» TASK BRIEF: Each line of the data has to be written out again exactly as shown.

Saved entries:
[Start of Attachment]

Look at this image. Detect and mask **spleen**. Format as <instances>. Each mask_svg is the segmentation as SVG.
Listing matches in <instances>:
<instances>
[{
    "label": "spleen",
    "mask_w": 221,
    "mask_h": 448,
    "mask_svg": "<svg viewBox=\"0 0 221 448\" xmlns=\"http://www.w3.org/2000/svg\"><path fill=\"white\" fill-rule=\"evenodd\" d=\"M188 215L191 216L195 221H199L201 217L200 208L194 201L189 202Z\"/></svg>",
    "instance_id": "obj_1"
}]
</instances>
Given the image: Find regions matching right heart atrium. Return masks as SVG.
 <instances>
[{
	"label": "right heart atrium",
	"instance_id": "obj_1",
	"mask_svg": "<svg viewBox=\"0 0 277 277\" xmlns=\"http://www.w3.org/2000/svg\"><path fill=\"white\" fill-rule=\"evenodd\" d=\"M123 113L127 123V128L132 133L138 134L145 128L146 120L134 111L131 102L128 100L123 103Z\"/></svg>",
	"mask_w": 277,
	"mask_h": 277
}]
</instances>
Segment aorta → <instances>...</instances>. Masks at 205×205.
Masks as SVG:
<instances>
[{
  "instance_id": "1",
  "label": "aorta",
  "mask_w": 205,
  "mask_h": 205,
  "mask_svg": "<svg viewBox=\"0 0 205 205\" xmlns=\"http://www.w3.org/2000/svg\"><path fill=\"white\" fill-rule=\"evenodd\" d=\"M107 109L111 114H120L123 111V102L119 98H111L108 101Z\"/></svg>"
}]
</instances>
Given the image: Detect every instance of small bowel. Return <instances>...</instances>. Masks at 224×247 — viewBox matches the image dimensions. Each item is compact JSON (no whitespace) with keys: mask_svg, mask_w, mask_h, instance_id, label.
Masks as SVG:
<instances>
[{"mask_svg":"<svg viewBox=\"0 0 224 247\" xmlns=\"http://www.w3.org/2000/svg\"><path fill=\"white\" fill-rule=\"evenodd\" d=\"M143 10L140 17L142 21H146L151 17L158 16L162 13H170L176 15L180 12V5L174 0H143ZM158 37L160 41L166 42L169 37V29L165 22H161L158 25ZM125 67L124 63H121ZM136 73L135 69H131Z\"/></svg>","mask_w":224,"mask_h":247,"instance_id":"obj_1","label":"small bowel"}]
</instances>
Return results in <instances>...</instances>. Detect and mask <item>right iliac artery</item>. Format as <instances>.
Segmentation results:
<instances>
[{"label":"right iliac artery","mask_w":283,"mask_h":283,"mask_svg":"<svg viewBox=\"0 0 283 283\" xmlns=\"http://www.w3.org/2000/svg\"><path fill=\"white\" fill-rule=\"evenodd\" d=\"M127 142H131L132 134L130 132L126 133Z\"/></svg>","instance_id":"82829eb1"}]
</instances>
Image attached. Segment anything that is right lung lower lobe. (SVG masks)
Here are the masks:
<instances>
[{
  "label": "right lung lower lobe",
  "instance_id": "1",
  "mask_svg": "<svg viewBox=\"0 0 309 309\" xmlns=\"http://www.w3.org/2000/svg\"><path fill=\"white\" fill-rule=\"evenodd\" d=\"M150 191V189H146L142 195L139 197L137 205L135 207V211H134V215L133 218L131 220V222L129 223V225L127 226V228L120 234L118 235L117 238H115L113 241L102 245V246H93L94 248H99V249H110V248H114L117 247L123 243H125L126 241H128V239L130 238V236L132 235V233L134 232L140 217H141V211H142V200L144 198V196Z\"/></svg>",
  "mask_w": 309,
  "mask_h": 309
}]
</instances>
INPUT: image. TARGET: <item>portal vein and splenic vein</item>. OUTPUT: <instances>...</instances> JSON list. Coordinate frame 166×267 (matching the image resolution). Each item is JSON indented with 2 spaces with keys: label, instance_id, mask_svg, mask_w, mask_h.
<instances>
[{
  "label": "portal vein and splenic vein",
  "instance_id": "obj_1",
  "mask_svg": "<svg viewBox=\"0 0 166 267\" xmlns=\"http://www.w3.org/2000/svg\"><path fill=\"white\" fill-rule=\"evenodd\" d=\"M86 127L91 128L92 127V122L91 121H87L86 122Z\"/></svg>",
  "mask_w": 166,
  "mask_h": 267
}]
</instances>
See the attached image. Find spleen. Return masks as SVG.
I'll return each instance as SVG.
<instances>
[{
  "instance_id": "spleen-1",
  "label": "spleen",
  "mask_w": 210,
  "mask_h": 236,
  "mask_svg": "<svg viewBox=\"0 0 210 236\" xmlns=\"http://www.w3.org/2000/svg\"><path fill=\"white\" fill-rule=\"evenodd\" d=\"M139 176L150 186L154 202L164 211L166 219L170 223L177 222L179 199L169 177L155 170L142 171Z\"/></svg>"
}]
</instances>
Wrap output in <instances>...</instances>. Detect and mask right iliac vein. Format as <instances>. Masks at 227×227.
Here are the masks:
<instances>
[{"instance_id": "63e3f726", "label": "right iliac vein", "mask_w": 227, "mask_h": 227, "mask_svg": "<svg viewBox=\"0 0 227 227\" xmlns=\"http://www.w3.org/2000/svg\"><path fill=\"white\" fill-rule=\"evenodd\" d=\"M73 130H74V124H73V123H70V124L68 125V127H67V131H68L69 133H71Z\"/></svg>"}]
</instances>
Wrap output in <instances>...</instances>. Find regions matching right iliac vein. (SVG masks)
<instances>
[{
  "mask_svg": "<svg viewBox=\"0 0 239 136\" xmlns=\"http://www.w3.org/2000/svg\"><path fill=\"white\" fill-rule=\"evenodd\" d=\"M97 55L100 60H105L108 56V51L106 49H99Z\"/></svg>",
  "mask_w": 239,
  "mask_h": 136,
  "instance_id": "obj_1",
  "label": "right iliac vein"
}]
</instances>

[End of Attachment]

» OUTPUT FOR THIS EXERCISE:
Look at this image. Detect and mask **spleen**. Format as <instances>. Each mask_svg is the segmentation as SVG.
Listing matches in <instances>:
<instances>
[{
    "label": "spleen",
    "mask_w": 221,
    "mask_h": 448,
    "mask_svg": "<svg viewBox=\"0 0 221 448\" xmlns=\"http://www.w3.org/2000/svg\"><path fill=\"white\" fill-rule=\"evenodd\" d=\"M188 215L191 216L195 221H199L201 217L200 208L194 201L189 202Z\"/></svg>",
    "instance_id": "obj_1"
}]
</instances>
Given the image: Find regions matching right heart atrium. Return masks as SVG.
 <instances>
[{
	"label": "right heart atrium",
	"instance_id": "obj_1",
	"mask_svg": "<svg viewBox=\"0 0 277 277\" xmlns=\"http://www.w3.org/2000/svg\"><path fill=\"white\" fill-rule=\"evenodd\" d=\"M123 113L127 123V128L132 133L138 134L145 128L146 120L134 111L131 102L128 100L123 103Z\"/></svg>",
	"mask_w": 277,
	"mask_h": 277
}]
</instances>
Segment aorta → <instances>...</instances>. Masks at 205×205.
Masks as SVG:
<instances>
[{
  "instance_id": "1",
  "label": "aorta",
  "mask_w": 205,
  "mask_h": 205,
  "mask_svg": "<svg viewBox=\"0 0 205 205\" xmlns=\"http://www.w3.org/2000/svg\"><path fill=\"white\" fill-rule=\"evenodd\" d=\"M107 109L111 114H120L123 111V102L119 98H111L108 101Z\"/></svg>"
}]
</instances>
Given the image: Detect every instance of small bowel. Return <instances>...</instances>. Masks at 224×247 — viewBox matches the image dimensions. Each item is compact JSON (no whitespace) with keys: mask_svg, mask_w, mask_h, instance_id, label.
Masks as SVG:
<instances>
[{"mask_svg":"<svg viewBox=\"0 0 224 247\" xmlns=\"http://www.w3.org/2000/svg\"><path fill=\"white\" fill-rule=\"evenodd\" d=\"M143 10L140 17L142 21H146L151 17L158 16L162 13H170L176 15L180 12V5L174 0H143ZM158 37L160 41L166 42L169 37V29L165 22H161L158 25ZM125 67L124 63H121ZM136 73L135 69H131Z\"/></svg>","mask_w":224,"mask_h":247,"instance_id":"obj_1","label":"small bowel"}]
</instances>
Return results in <instances>...</instances>. Detect and mask <item>right iliac artery</item>. Format as <instances>.
Segmentation results:
<instances>
[{"label":"right iliac artery","mask_w":283,"mask_h":283,"mask_svg":"<svg viewBox=\"0 0 283 283\" xmlns=\"http://www.w3.org/2000/svg\"><path fill=\"white\" fill-rule=\"evenodd\" d=\"M127 142H131L132 134L130 132L126 133Z\"/></svg>","instance_id":"82829eb1"}]
</instances>
Image attached. Segment anything that is right lung lower lobe. (SVG masks)
Here are the masks:
<instances>
[{
  "label": "right lung lower lobe",
  "instance_id": "1",
  "mask_svg": "<svg viewBox=\"0 0 309 309\" xmlns=\"http://www.w3.org/2000/svg\"><path fill=\"white\" fill-rule=\"evenodd\" d=\"M150 191V189H146L142 195L139 197L137 205L135 207V211H134V215L133 218L131 220V222L129 223V225L127 226V228L120 234L118 235L117 238H115L113 241L102 245V246H93L94 248H99V249H110V248H114L117 247L123 243H125L126 241H128V239L130 238V236L132 235V233L134 232L140 217H141V211H142V200L144 198V196Z\"/></svg>",
  "mask_w": 309,
  "mask_h": 309
}]
</instances>
INPUT: image. TARGET: <item>portal vein and splenic vein</item>. OUTPUT: <instances>...</instances> JSON list. Coordinate frame 166×267 (matching the image resolution). Each item is JSON indented with 2 spaces with keys: label, instance_id, mask_svg, mask_w, mask_h.
<instances>
[{
  "label": "portal vein and splenic vein",
  "instance_id": "obj_1",
  "mask_svg": "<svg viewBox=\"0 0 166 267\" xmlns=\"http://www.w3.org/2000/svg\"><path fill=\"white\" fill-rule=\"evenodd\" d=\"M86 127L91 128L92 127V122L91 121H87L86 122Z\"/></svg>",
  "mask_w": 166,
  "mask_h": 267
}]
</instances>
See the attached image. Find spleen. Return masks as SVG.
I'll return each instance as SVG.
<instances>
[{
  "instance_id": "spleen-1",
  "label": "spleen",
  "mask_w": 210,
  "mask_h": 236,
  "mask_svg": "<svg viewBox=\"0 0 210 236\" xmlns=\"http://www.w3.org/2000/svg\"><path fill=\"white\" fill-rule=\"evenodd\" d=\"M139 176L150 186L154 202L164 211L166 219L170 223L177 222L179 199L169 177L155 170L142 171Z\"/></svg>"
}]
</instances>
Wrap output in <instances>...</instances>. Detect and mask right iliac vein. Format as <instances>. Masks at 227×227.
Here are the masks:
<instances>
[{"instance_id": "63e3f726", "label": "right iliac vein", "mask_w": 227, "mask_h": 227, "mask_svg": "<svg viewBox=\"0 0 227 227\" xmlns=\"http://www.w3.org/2000/svg\"><path fill=\"white\" fill-rule=\"evenodd\" d=\"M73 130H74V124H73V123H70V124L68 125V127H67V131H68L69 133H71Z\"/></svg>"}]
</instances>
Wrap output in <instances>...</instances>. Find regions matching right iliac vein. (SVG masks)
<instances>
[{
  "mask_svg": "<svg viewBox=\"0 0 239 136\" xmlns=\"http://www.w3.org/2000/svg\"><path fill=\"white\" fill-rule=\"evenodd\" d=\"M97 55L100 60H105L108 56V51L106 49H99Z\"/></svg>",
  "mask_w": 239,
  "mask_h": 136,
  "instance_id": "obj_1",
  "label": "right iliac vein"
}]
</instances>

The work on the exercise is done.